On view through Sept. 10, 2006, the exhibition will present contemporary artworks by nine artists whose paintings, drawings, sculptural and video installations, and other works are rooted in conveying—and sometimes questioning—the nature of human consciousness. Curated by John Weber, Dayton Director of the Tang, the exhibition will be augmented by films and guest lectures focusing on both the artworks and the burgeoning new field of neuroscience.

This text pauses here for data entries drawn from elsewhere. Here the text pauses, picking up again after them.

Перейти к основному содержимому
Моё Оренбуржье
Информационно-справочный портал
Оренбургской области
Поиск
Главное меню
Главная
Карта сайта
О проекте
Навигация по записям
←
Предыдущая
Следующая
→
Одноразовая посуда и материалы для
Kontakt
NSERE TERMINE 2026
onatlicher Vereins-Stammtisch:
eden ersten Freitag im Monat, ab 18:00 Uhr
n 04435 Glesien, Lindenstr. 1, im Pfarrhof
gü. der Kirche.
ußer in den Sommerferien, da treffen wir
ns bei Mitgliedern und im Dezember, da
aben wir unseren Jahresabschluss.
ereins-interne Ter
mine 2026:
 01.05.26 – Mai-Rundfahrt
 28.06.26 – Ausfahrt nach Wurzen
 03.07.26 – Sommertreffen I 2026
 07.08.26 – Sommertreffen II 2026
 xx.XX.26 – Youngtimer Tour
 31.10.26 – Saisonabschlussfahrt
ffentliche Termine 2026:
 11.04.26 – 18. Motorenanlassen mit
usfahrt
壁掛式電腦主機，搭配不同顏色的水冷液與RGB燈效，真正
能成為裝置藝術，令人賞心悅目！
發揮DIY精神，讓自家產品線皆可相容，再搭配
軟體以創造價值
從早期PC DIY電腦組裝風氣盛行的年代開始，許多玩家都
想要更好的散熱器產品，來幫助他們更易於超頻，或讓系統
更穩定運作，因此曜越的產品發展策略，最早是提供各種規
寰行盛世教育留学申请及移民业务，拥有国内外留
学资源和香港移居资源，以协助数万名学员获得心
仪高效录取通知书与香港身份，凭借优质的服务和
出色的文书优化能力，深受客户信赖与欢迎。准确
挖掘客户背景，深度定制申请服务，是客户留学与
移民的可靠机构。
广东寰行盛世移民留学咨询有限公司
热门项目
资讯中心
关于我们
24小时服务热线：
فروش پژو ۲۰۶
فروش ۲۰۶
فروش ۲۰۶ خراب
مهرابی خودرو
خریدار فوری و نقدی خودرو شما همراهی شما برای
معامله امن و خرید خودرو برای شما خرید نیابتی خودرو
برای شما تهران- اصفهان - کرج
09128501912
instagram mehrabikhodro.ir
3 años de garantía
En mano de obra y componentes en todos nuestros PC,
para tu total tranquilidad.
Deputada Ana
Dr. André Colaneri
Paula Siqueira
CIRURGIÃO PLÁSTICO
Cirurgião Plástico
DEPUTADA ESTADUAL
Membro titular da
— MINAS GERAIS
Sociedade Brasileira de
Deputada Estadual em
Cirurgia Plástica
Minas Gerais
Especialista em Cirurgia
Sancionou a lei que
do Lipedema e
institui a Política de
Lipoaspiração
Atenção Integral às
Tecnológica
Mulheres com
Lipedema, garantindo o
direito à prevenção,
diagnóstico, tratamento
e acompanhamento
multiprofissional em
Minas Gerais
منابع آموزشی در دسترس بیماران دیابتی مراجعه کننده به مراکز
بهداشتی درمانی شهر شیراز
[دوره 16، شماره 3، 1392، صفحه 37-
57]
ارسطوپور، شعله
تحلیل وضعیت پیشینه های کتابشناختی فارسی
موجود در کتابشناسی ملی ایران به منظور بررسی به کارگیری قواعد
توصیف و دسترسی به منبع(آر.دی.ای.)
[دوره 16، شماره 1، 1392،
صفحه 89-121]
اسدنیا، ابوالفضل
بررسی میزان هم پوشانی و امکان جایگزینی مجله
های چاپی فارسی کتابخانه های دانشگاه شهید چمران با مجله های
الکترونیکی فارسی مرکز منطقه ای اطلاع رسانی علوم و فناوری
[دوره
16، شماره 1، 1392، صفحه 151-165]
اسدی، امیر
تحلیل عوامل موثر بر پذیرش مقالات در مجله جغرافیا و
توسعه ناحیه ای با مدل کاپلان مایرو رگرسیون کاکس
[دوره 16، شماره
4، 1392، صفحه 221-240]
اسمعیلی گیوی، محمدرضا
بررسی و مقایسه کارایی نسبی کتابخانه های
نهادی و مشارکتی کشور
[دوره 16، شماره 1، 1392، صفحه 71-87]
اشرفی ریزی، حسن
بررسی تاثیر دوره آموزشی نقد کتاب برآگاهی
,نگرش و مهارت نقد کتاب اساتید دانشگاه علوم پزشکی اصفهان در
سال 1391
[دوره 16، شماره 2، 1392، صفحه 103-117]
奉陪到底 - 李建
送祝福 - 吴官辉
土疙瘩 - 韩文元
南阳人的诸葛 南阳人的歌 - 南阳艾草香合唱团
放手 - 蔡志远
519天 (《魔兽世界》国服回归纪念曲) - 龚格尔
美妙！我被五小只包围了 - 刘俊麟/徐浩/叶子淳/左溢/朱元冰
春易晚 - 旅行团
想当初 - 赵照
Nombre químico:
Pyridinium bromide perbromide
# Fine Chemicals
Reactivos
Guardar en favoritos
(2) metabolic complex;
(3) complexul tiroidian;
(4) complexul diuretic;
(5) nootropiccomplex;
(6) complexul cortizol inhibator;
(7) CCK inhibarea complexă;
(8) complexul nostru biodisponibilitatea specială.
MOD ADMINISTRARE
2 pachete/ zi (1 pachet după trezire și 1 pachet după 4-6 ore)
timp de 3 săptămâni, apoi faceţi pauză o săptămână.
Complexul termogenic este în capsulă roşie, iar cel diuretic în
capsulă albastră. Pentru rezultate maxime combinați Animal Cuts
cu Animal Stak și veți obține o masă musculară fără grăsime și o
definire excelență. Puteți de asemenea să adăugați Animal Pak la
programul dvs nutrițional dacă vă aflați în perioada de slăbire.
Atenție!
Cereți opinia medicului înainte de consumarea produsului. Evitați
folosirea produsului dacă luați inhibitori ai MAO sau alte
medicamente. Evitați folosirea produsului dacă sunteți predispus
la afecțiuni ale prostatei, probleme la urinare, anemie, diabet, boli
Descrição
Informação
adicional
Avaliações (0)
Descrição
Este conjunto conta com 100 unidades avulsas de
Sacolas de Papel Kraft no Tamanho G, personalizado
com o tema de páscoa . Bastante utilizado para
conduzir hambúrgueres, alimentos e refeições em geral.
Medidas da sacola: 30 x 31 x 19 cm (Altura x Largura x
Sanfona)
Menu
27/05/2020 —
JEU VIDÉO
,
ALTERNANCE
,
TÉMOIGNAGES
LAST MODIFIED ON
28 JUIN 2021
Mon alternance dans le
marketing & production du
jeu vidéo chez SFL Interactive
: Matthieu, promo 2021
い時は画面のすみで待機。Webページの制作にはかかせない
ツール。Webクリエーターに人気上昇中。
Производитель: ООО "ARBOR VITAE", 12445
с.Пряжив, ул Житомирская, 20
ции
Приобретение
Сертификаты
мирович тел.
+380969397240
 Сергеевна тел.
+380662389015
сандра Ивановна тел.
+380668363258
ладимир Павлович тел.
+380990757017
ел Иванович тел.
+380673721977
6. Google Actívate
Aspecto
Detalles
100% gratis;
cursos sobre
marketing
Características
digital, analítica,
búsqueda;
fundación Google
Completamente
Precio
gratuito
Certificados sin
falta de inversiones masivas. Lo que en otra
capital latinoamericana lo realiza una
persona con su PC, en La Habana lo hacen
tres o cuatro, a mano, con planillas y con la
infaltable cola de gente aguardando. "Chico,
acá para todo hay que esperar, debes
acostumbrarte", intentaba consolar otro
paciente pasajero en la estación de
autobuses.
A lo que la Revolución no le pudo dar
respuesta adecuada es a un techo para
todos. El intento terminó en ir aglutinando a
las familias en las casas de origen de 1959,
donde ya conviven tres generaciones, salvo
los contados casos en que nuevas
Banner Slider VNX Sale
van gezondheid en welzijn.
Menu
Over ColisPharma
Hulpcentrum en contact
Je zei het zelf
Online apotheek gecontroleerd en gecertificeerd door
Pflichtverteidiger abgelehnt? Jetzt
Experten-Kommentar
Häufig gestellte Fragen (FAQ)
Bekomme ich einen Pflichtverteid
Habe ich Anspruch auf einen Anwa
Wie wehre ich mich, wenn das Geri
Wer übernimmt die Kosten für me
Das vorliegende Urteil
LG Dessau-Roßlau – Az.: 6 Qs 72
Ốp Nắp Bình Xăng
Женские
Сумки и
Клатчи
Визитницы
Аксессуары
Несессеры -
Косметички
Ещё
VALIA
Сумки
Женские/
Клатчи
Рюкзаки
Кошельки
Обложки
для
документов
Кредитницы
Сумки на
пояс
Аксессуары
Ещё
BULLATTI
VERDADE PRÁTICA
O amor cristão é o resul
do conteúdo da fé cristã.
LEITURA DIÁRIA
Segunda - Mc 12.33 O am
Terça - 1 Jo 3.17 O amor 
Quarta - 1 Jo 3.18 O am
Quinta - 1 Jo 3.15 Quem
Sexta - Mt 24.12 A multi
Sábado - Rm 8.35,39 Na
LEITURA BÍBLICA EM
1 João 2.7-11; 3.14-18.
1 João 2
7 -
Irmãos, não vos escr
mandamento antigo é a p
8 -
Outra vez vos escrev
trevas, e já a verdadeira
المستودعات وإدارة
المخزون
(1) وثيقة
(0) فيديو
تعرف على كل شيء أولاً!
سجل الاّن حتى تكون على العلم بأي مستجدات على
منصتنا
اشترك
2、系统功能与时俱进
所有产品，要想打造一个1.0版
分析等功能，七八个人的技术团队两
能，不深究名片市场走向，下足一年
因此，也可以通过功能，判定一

A highlight of the exhibition will be Janet Cardiff and George Bures Miller's audio-video installation, The Paradise Institute. Created for the Canadian Pavilion of the 2001 Venice Biennale, The Paradise Institute combines Cardiff's signature inner monologues, created using binaural audio recording technology, with a film-noir video installation housed in a freestanding mini-theater large enough to seat nearly 20 people. The theater's interior gives viewers the illusion of sitting in the balcony of an old-fashioned theater, watching an eerie, dreamlike movie. High-quality audio headsets convey the movie's soundtrack, overlaid with a female narrator's running commentary and ambient sounds such as the rustling of candy wrappers, the occasional cough, the crunching of popcorn, and comments of other moviegoers.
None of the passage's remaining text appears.